* [Exercise directions]:
Return the entries below verbatim. Pictures stay out.

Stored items
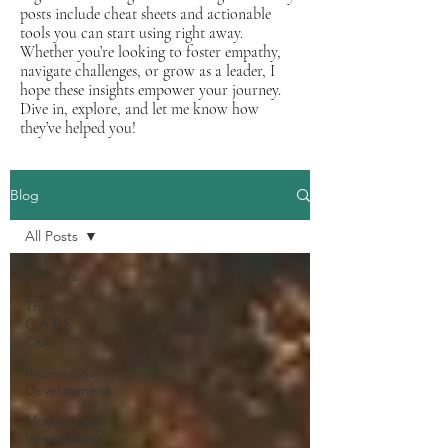
posts include cheat sheets and actionable
tools you can start using right away.
Whether you’re looking to foster empathy,
navigate challenges, or grow as a leader, I
hope these insights empower your journey.
Dive in, explore, and let me know how
they’ve helped you!
Blog
All Posts
All Posts
The
C.A.P.E.
Club
Professional
Development
Motivational
Interviewing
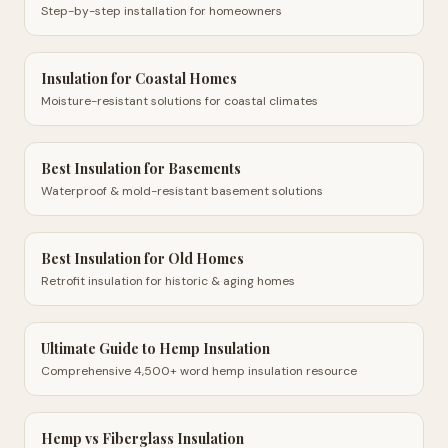
Step-by-step installation for homeowners
Insulation for Coastal Homes
Moisture-resistant solutions for coastal climates
Best Insulation for Basements
Waterproof & mold-resistant basement solutions
Best Insulation for Old Homes
Retrofit insulation for historic & aging homes
Ultimate Guide to Hemp Insulation
Comprehensive 4,500+ word hemp insulation resource
Hemp vs Fiberglass Insulation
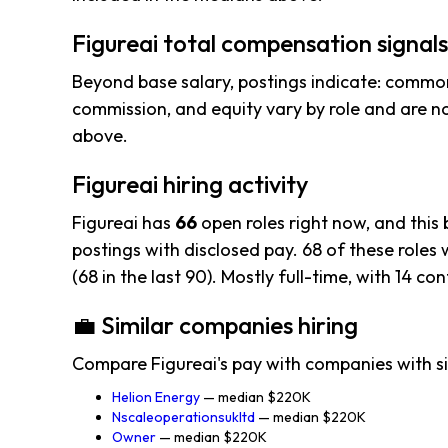
Figureai total compensation signals
Beyond base salary, postings indicate: common
commission, and equity vary by role and are n
above.
Figureai hiring activity
Figureai has
66
open roles right now, and this
postings with disclosed pay. 68 of these roles w
(68 in the last 90). Mostly full-time, with 14 con
💼 Similar companies hiring
Compare Figureai's pay with companies with si
Helion Energy
— median $220K
Nscaleoperationsukltd
— median $220K
Owner
— median $220K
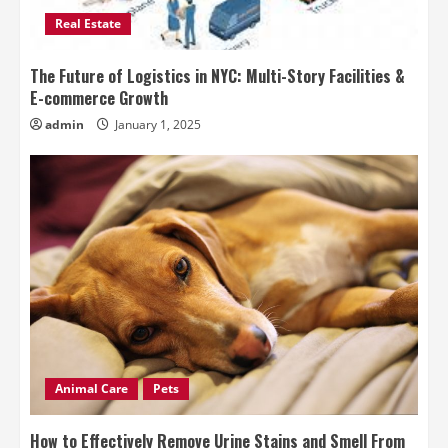
Real Estate
The Future of Logistics in NYC: Multi-Story Facilities &
E-commerce Growth
admin
January 1, 2025
Animal Care
Pets
How to Effectively Remove Urine Stains and Smell From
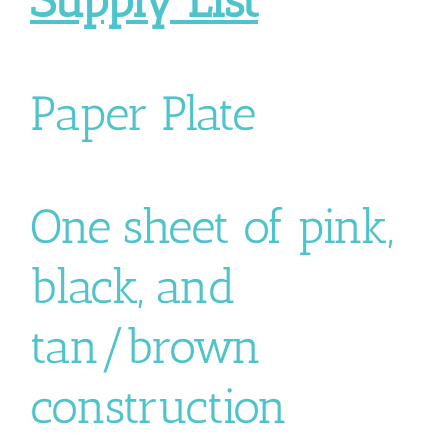
Supply List
Paper Plate
One sheet of pink,
black, and
tan/brown
construction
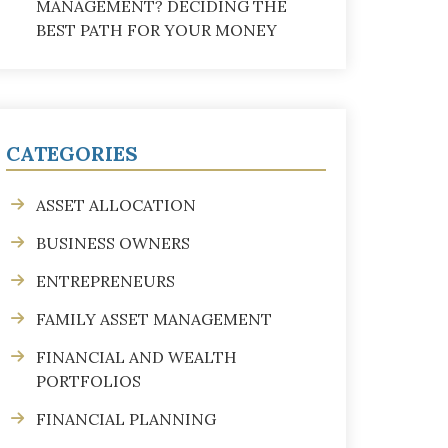
MANAGEMENT? DECIDING THE
BEST PATH FOR YOUR MONEY
CATEGORIES
ASSET ALLOCATION
BUSINESS OWNERS
ENTREPRENEURS
FAMILY ASSET MANAGEMENT
FINANCIAL AND WEALTH
PORTFOLIOS
FINANCIAL PLANNING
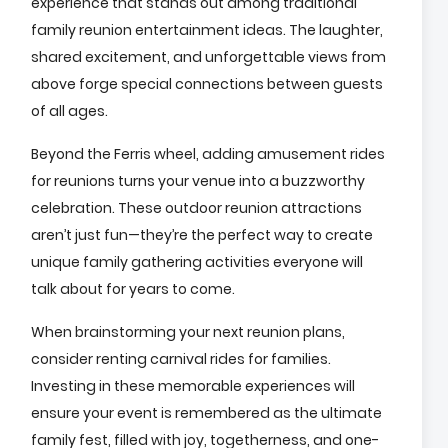
experience that stands out among traditional
family reunion entertainment ideas. The laughter,
shared excitement, and unforgettable views from
above forge special connections between guests
of all ages.
Beyond the Ferris wheel, adding amusement rides
for reunions turns your venue into a buzzworthy
celebration. These outdoor reunion attractions
aren’t just fun—they’re the perfect way to create
unique family gathering activities everyone will
talk about for years to come.
When brainstorming your next reunion plans,
consider renting carnival rides for families.
Investing in these memorable experiences will
ensure your event is remembered as the ultimate
family fest, filled with joy, togetherness, and one-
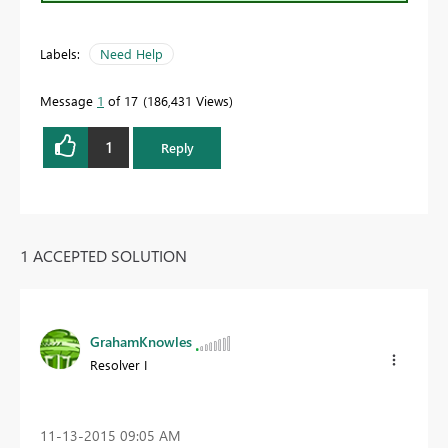
Labels:
Need Help
Message
1
of 17
186,431 Views
1
Reply
1 ACCEPTED SOLUTION
GrahamKnowles
Resolver I
‎11-13-2015
09:05 AM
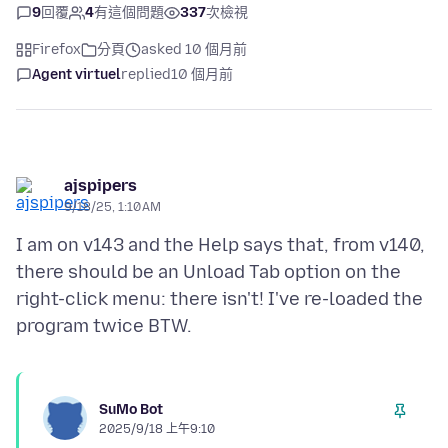
9
回覆
4
有這個問題
337
次檢視
Firefox
分頁
asked 10 個月前
Agent virtuel
replied
10 個月前
ajspipers
9/18/25, 1:10 AM
I am on v143 and the Help says that, from v140,
there should be an Unload Tab option on the
right-click menu: there isn't! I've re-loaded the
SuMo Bot
2025/9/18 上午9:10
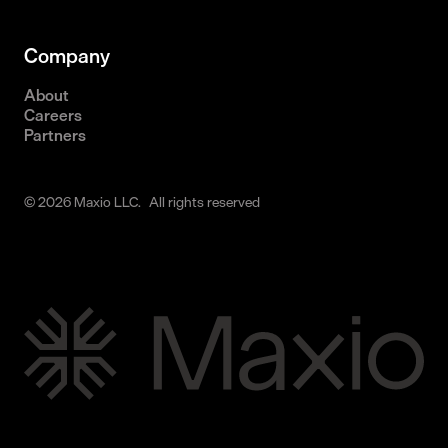
Company
About
Careers
Partners
© 2026 Maxio LLC. All rights reserved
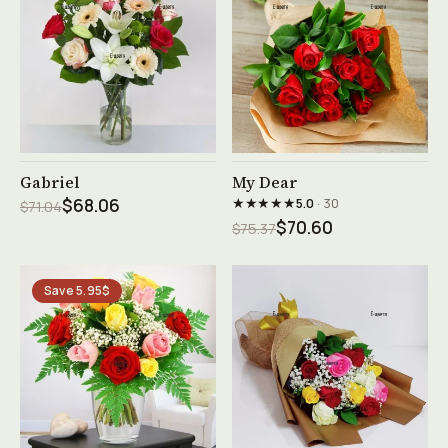
See product →
See product →
Gabriel
My Dear
★★★★★
$68.06
5.0
· 30
$71.04
$70.60
$75.37
Save 5.95$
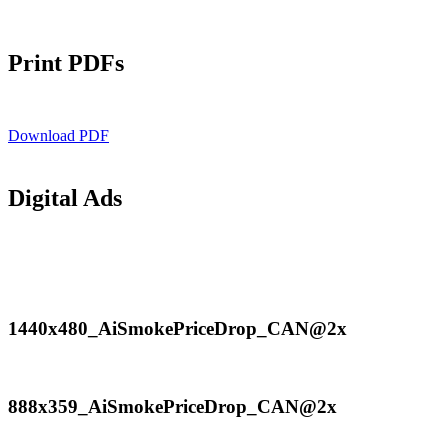
Print PDFs
Download PDF
Digital Ads
1440x480_AiSmokePriceDrop_CAN@2x
1440x480_AiSmokePriceDrop_CAN@2x
888x359_AiSmokePriceDrop_CAN@2x
888x359_AiSmokePriceDrop_CAN@2x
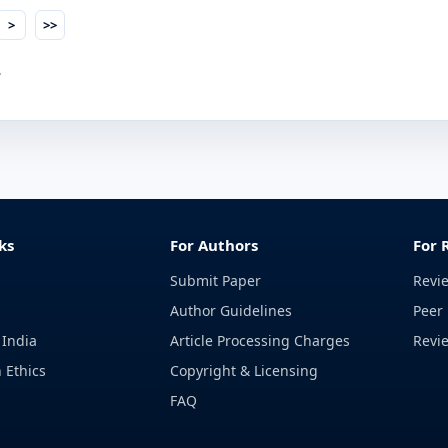
>
>>
.
ks
For Authors
For 
Submit Paper
Revi
Author Guidelines
Peer 
 India
Article Processing Charges
Revi
 Ethics
Copyright & Licensing
FAQ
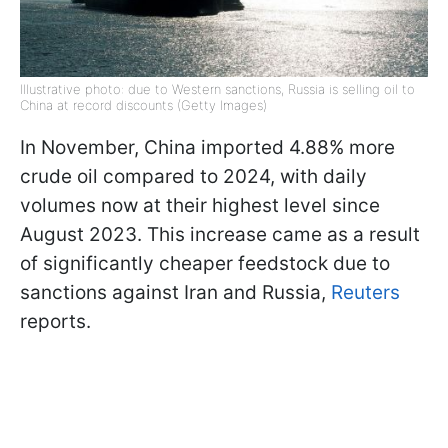
Illustrative photo: due to Western sanctions, Russia is selling oil to
China at record discounts (Getty Images)
In November, China imported 4.88% more
crude oil compared to 2024, with daily
volumes now at their highest level since
August 2023. This increase came as a result
of significantly cheaper feedstock due to
sanctions against Iran and Russia,
Reuters
reports.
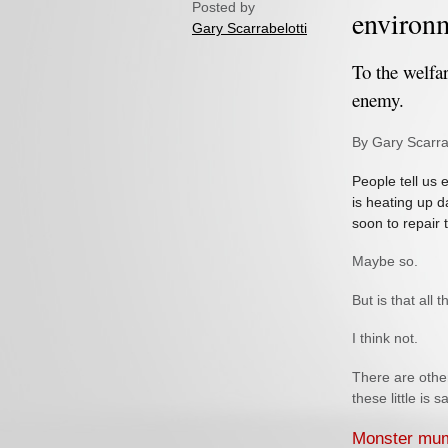
Posted by
environ
Gary Scarrabelotti
To the welfar
enemy.
By Gary Scarra
People tell us
is heating up d
soon to repair 
Maybe so.
But is that all t
I think not.
There are othe
these little is s
Monster m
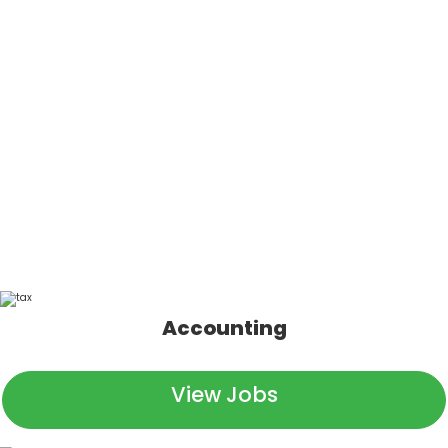
going to be just a numbers
jockey. That’s not what we
do.
Our signs say “Top 100 Accounting Firm,” and yeah, we
are. We report, audit, tax, and spreadsheet with the best
of ‘em. But we’re so much more than that.
Accounting
View Jobs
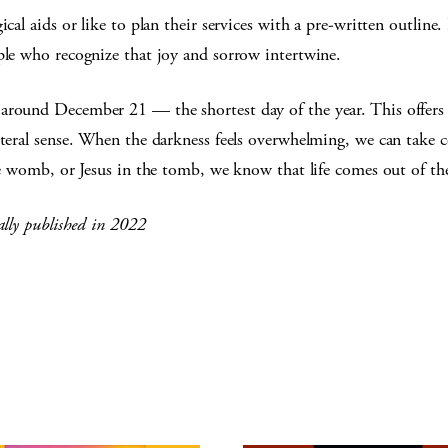
cal aids or like to plan their services with a pre-written outline. 
ple who recognize that joy and sorrow intertwine.
around December 21 — the shortest day of the year. This offers 
literal sense. When the darkness feels overwhelming, we can take
the womb, or Jesus in the tomb, we know that life comes out of th
ally published in 2022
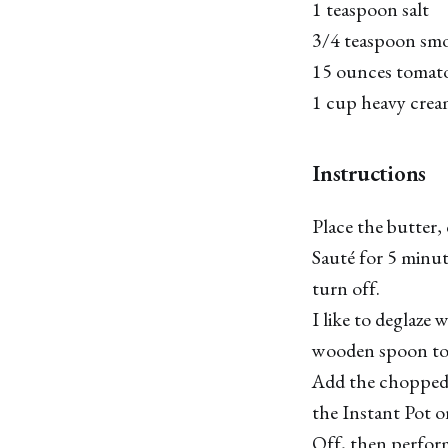
1 teaspoon salt
3/4 teaspoon sm
15 ounces tomat
1 cup heavy cre
Instructions
Place the butter, 
Sauté for 5 minut
turn off.
I like to deglaze 
wooden spoon to 
Add the chopped 
the Instant Pot 
Off, then perform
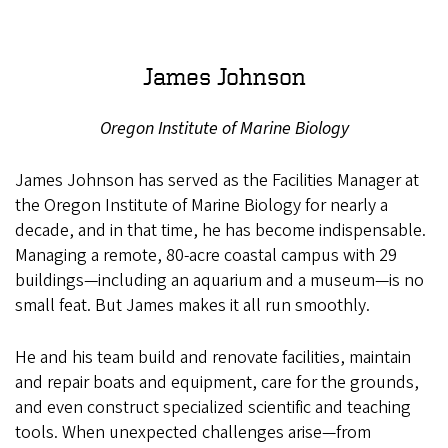
James Johnson
Oregon Institute of Marine Biology
James Johnson has served as the Facilities Manager at
the Oregon Institute of Marine Biology for nearly a
decade, and in that time, he has become indispensable.
Managing a remote, 80-acre coastal campus with 29
buildings—including an aquarium and a museum—is no
small feat. But James makes it all run smoothly.
He and his team build and renovate facilities, maintain
and repair boats and equipment, care for the grounds,
and even construct specialized scientific and teaching
tools. When unexpected challenges arise—from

* [Solution to the exercise]:
posts include cheat sheets and actionable
tools you can start using right away.
Whether you’re looking to foster empathy,
navigate challenges, or grow as a leader, I
hope these insights empower your journey.
Dive in, explore, and let me know how
they’ve helped you!
Blog
All Posts
All Posts
The
C.A.P.E.
Club
Professional
Development
Motivational
Interviewing
Step-by-step installation for homeowners
Insulation for Coastal Homes
Moisture-resistant solutions for coastal climates
Best Insulation for Basements
Waterproof & mold-resistant basement solutions
Best Insulation for Old Homes
Retrofit insulation for historic & aging homes
Ultimate Guide to Hemp Insulation
Comprehensive 4,500+ word hemp insulation resource
Hemp vs Fiberglass Insulation
Figureai total compensation signals
Beyond base salary, postings indicate: common
commission, and equity vary by role and are n
above.
Figureai hiring activity
Figureai has
66
open roles right now, and this
postings with disclosed pay. 68 of these roles w
(68 in the last 90). Mostly full-time, with 14 con
💼 Similar companies hiring
Compare Figureai's pay with companies with si
Helion Energy
— median $220K
Nscaleoperationsukltd
— median $220K
Owner
— median $220K
Real Estate
The Future of Logistics in NYC: Multi-Story Facilities &
E-commerce Growth
admin
January 1, 2025
Animal Care
Pets
How to Effectively Remove Urine Stains and Smell From
Supply List
Paper Plate
One sheet of pink,
black, and
tan/brown
construction
MANAGEMENT? DECIDING THE
BEST PATH FOR YOUR MONEY
CATEGORIES
ASSET ALLOCATION
BUSINESS OWNERS
ENTREPRENEURS
FAMILY ASSET MANAGEMENT
FINANCIAL AND WEALTH
PORTFOLIOS
FINANCIAL PLANNING
experience that stands out among traditional
family reunion entertainment ideas. The laughter,
shared excitement, and unforgettable views from
above forge special connections between guests
of all ages.
Beyond the Ferris wheel, adding amusement rides
for reunions turns your venue into a buzzworthy
celebration. These outdoor reunion attractions
aren’t just fun—they’re the perfect way to create
unique family gathering activities everyone will
talk about for years to come.
When brainstorming your next reunion plans,
consider renting carnival rides for families.
Investing in these memorable experiences will
ensure your event is remembered as the ultimate
family fest, filled with joy, togetherness, and one-
Labels:
Need Help
Message
1
of 17
186,431 Views
1
Reply
1 ACCEPTED SOLUTION
GrahamKnowles
Resolver I
‎11-13-2015
09:05 AM
9
回覆
4
有這個問題
337
次檢視
Firefox
分頁
asked 10 個月前
Agent virtuel
replied
10 個月前
ajspipers
9/18/25, 1:10 AM
I am on v143 and the Help says that, from v140,
there should be an Unload Tab option on the
right-click menu: there isn't! I've re-loaded the
SuMo Bot
2025/9/18 上午9:10
Company
About
Careers
Partners
© 2026 Maxio LLC. All rights reserved
See product →
See product →
Gabriel
My Dear
★★★★★
$68.06
5.0
· 30
$71.04
$70.60
$75.37
Save 5.95$
Print PDFs
Download PDF
Digital Ads
1440x480_AiSmokePriceDrop_CAN@2x
1440x480_AiSmokePriceDrop_CAN@2x
888x359_AiSmokePriceDrop_CAN@2x
888x359_AiSmokePriceDrop_CAN@2x
>
>>
.
ks
For Authors
For 
Submit Paper
Revi
Author Guidelines
Peer 
 India
Article Processing Charges
Revi
 Ethics
Copyright & Licensing
FAQ
Illustrative photo: due to Western sanctions, Russia is selling oil to
China at record discounts (Getty Images)
In November, China imported 4.88% more
crude oil compared to 2024, with daily
volumes now at their highest level since
August 2023. This increase came as a result
of significantly cheaper feedstock due to
sanctions against Iran and Russia,
Reuters
reports.
Posted by
environ
Gary Scarrabelotti
To the welfar
enemy.
By Gary Scarra
People tell us
is heating up d
soon to repair 
Maybe so.
But is that all t
I think not.
There are othe
these little is s
Monster m
going to be just a numbers
jockey. That’s not what we
do.
Our signs say “Top 100 Accounting Firm,” and yeah, we
are. We report, audit, tax, and spreadsheet with the best
of ‘em. But we’re so much more than that.
Accounting
View Jobs
cal aids or like to plan their services with a pre-written outline. 
ple who recognize that joy and sorrow intertwine.
around December 21 — the shortest day of the year. This offers 
literal sense. When the darkness feels overwhelming, we can take
the womb, or Jesus in the tomb, we know that life comes out of th
ally published in 2022
1 teaspoon salt
3/4 teaspoon sm
15 ounces tomat
1 cup heavy cre
Instructions
Place the butter, 
Sauté for 5 minut
turn off.
I like to deglaze 
wooden spoon to 
Add the chopped 
the Instant Pot 
Off, then perform
James Johnson
Oregon Institute of Marine Biology
James Johnson has served as the Facilities Manager at
the Oregon Institute of Marine Biology for nearly a
decade, and in that time, he has become indispensable.
Managing a remote, 80-acre coastal campus with 29
buildings—including an aquarium and a museum—is no
small feat. But James makes it all run smoothly.
He and his team build and renovate facilities, maintain
and repair boats and equipment, care for the grounds,
and even construct specialized scientific and teaching
tools. When unexpected challenges arise—from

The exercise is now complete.